# Any chance JMFS will work on a Roamio?



## c-collins (Sep 27, 2003)

Planning on getting a Roamio. If current tools work might I will get a plus and upgrade it myself to 4 or 5 Terabytes. Otherwise I would go for the pro and probably still end up upgrading it.

Anyone care to speculate?


----------



## P42 (Jan 7, 2003)

It would be pure speculation at this early stage 
But, we do know that something has changed, as the Premiere maxed out at 2TB drives, so at minimal changes would need to be made to the tools to support what ever new partition layout, or new file system or magic was used. Couple that with minor changes to recognize the new platform and it's shipping disks.

Of course it is also possible that Tivo has locked things down, and drive upgrades will not be possible. This was the case for a while with the Premieres.

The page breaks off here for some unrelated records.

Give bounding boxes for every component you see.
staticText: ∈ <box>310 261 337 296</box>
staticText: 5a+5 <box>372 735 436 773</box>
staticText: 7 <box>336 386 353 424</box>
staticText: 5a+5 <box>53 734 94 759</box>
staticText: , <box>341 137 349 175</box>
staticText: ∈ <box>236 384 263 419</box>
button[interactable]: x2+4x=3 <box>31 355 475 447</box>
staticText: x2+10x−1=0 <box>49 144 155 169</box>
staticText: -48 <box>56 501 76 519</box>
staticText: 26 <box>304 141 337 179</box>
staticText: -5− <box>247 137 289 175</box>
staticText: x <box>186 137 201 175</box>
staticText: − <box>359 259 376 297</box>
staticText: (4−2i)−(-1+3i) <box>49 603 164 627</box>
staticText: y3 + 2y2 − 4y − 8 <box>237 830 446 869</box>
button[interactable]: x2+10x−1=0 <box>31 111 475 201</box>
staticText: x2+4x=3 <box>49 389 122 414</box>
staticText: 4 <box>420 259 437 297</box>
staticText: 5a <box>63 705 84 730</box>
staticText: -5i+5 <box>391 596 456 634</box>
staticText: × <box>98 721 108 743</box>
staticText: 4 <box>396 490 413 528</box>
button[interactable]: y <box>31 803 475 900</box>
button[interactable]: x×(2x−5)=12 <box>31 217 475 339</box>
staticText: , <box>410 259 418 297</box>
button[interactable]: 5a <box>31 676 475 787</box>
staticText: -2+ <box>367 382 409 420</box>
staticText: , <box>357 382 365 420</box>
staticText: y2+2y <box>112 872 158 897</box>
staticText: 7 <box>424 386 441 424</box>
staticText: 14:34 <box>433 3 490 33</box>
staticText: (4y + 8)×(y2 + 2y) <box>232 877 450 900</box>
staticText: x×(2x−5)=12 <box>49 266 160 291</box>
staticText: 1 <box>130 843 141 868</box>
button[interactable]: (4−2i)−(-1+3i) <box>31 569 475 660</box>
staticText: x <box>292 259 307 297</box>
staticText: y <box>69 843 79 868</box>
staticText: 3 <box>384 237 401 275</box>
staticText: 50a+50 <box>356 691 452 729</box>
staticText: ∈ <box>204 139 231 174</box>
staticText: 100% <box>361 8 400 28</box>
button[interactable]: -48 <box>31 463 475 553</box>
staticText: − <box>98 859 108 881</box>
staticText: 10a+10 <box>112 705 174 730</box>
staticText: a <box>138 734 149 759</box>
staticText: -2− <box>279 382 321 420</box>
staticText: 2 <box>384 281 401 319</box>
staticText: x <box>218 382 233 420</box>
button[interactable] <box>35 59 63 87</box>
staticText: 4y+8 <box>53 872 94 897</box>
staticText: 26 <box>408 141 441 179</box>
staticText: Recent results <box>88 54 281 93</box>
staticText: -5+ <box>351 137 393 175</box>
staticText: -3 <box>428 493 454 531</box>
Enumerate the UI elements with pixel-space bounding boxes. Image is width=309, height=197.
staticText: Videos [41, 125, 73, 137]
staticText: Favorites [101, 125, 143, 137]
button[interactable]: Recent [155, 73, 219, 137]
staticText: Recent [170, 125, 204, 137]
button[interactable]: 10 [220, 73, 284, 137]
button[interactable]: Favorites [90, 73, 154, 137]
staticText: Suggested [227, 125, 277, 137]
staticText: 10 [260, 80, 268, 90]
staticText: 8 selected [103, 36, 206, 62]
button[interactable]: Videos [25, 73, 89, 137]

If you need more that 1TB anytime in the next 6 months, and want a new Tivo now, go big, go Pro. If you can wait a little, then wait a week or so till some smart folks pop the box open and see what works. The changes might be simple, they might not be.


----------



## NYHeel (Oct 7, 2003)

Yeah, I think I'm going to wait to see about drive upgrades. I don't want to wait six months but I can at least wait a few weeks.


----------



## Am_I_Evil (Apr 7, 2009)

Well whatever they're doing Weaknees has already figured out the upgrade method...hopefully something is posted here soon...


----------



## mr.unnatural (Feb 2, 2006)

Tivo has a long track record of finding ways to prevent upgrades using existing tools as well as new ways to thwart hackers with each new platform. Chances are good this won't be any different.


----------



## lessd (Jan 23, 2005)

mr.unnatural said:


> Tivo has a long track record of finding ways to prevent upgrades using existing tools as well as new ways to thwart hackers with each new platform. Chances are good this won't be any different.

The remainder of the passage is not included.